La Planète rouge a été, au même titre que la Terre, le siège de violentes activités tectoniques, comme en témoignent certaines structures accidentées à sa surface telles que Valles Marineris, un vaste réseau de canyons s’étendant sur près de 4.000 kilomètres. Et Mars continue aujourd’hui encore à être sismiquement active. Depuis l’arrivée d’InSight dans la région d’Elysium Planitia le 26 novembre 2018 et le déploiement de son sismomètre Seis, les premières observations directes de séismes martiens ont été réalisées. Les épicentres des plus violents ont été localisés dans la région de Cerberus Fossae, caractérisée par une série de failles longues de plus de 1.000 kilomètres et formée il y a moins de 20 millions d’années, et ayant abrité une activité volcanique encore très récente (moins de 200.000 ans).

Un souci de bruit dans l’analyse des données sismiques
Mais du fait des magnitudes relativement faibles des séismes martiens et d’un niveau de bruit potentiellement élevé, la détection comme l’identification certaine de ces tremblements n’est pas aisée. Une équipe de scientifiques chinois et australiens a ainsi développé deux nouveaux modèles d’analyse des données sismiques, leur permettant d’identifier des séismes de faible magnitude précédemment noyés dans le bruit ambiant. Leurs nouvelles méthodes d’analyse ont alors permis l’identification de 47 nouveaux évènements sismiques répétitifs et relativement similaires dans les données recueillies par Seis, probablement localisés dans des régions proches, autour de Cerberus Fossae, et associés à deux séismes précédemment détectés.

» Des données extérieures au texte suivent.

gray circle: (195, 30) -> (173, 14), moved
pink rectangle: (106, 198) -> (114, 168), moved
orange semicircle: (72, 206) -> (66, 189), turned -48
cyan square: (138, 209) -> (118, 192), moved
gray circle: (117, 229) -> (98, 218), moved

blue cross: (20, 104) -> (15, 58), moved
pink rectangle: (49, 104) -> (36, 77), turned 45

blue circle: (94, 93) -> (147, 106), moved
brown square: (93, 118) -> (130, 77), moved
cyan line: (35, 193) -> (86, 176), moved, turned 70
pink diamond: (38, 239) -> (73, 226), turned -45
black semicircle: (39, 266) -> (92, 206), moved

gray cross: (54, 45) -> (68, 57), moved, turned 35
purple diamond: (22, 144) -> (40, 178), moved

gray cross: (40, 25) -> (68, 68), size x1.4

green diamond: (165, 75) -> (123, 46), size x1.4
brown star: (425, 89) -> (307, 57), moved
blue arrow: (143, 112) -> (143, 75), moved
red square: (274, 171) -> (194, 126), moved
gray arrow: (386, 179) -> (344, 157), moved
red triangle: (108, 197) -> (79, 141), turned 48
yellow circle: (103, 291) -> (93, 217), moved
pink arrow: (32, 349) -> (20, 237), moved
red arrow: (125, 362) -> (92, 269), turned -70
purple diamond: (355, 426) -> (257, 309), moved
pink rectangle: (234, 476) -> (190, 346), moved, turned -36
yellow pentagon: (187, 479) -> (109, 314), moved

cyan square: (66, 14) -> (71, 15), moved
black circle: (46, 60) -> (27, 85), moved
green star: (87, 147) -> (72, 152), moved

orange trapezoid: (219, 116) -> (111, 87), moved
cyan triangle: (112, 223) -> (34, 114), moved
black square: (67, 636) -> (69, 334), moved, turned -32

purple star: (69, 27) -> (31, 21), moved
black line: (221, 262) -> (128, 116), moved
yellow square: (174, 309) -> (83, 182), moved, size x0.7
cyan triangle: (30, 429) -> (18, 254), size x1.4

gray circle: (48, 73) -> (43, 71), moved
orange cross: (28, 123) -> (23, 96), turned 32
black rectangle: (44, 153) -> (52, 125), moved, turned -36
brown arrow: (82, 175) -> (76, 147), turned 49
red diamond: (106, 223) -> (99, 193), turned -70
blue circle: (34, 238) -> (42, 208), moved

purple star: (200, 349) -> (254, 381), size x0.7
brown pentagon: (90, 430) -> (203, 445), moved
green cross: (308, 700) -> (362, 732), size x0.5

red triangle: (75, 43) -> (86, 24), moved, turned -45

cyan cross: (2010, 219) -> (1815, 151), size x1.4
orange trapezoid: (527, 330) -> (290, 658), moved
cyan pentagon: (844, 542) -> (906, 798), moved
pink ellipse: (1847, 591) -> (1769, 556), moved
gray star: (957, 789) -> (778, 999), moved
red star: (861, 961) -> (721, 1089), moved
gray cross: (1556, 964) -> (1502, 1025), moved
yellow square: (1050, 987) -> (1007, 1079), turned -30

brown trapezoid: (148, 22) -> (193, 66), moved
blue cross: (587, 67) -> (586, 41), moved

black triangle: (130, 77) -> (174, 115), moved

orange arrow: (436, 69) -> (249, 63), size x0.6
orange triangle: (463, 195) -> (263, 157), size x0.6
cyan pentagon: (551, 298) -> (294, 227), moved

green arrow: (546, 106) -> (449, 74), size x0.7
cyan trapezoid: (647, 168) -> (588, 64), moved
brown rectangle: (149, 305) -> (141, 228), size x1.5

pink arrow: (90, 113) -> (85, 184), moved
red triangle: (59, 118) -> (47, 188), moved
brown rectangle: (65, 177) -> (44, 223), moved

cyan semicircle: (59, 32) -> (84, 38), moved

Un nouveau suspect pour expliquer les séismes martiens ?
Avant la détection de ces 47 nouveaux évènements sismiques, les hypothèses quant aux évènements à l’origine de séismes martiens étaient déjà multiples : certains séismes, détectés pendant la nuit martienne, seraient causés d’après les scientifiques par le refroidissement et la contraction de la planète ; d’autres avancent que les interactions entre Mars et ses deux satellites, Phobos et Deimos, pouvaient également générer des séismes du fait des effets de marée – de la même manière que l’attraction gravitationnelle qu’exerce la Terre sur la Lune génère des séismes lunaires.

Mais la détection de ces nouveaux séismes, observés de jour comme de nuit, ne semble pas liée aux mouvements des deux satellites de la planète, écartant ainsi ces deux hypothèses pour expliquer leur origine. La profondeur élevée de leurs épicentres semble également écarter une possible origine tectonique le long des failles normales de Cerberus Fossae.

Les scientifiques ont alors choisi de raisonner en faisant des analogues avec notre Planète : sur Terre, la grande majorité des séismes est distribuée le long des frontières entre les plaques tectoniques, tandis qu’une petite partie – environ 10 % – des séismes terrestres prennent origine à l’intérieur des plaques lithosphériques. Mars, quant à elle, n’a pas de plaques tectoniques actives : ainsi, puisque la Planète rouge n’a qu’une seule plaque, on peut comparer les séismes martiens aux séismes terrestres intra-plaques lithosphériques.

Sur Terre, si les séismes intra-plaques ne sont pas causés par des glissements le long de failles, leur origine est alors généralement liée à des évènements volcaniques, ou à des mouvements de fluides sous-jacents. En combinant ces comparaisons avec les structures volcaniques récentes de Cerberus Fossae, les scientifiques tendent à penser qu’une activité volcanique pourrait être à l’origine de ces séismes fraîchement analysés ; pourtant, sur Terre, les séismes volcaniques résultent généralement en des éruptions volcaniques, tandis que ces nouveaux séismes n’ont été accompagnés d’aucune éruption. L’équipe explique l’absence d’éruption associée à ces séismes en partie par la forte épaisseur de la croûte, empêchant la lave d’atteindre la surface. D’après les scientifiques, le nombre de séismes répétitifs détectés de jour comme de nuit serait le signe de mouvements dans l’intérieur de Mars, et l’activité sismique détectée autour de Cerberus Fossae serait causée par des mouvements de roches fondues dans le manteau supérieur martien, qui serait dans ce cas plus actif que ce que l’on pensait précédemment.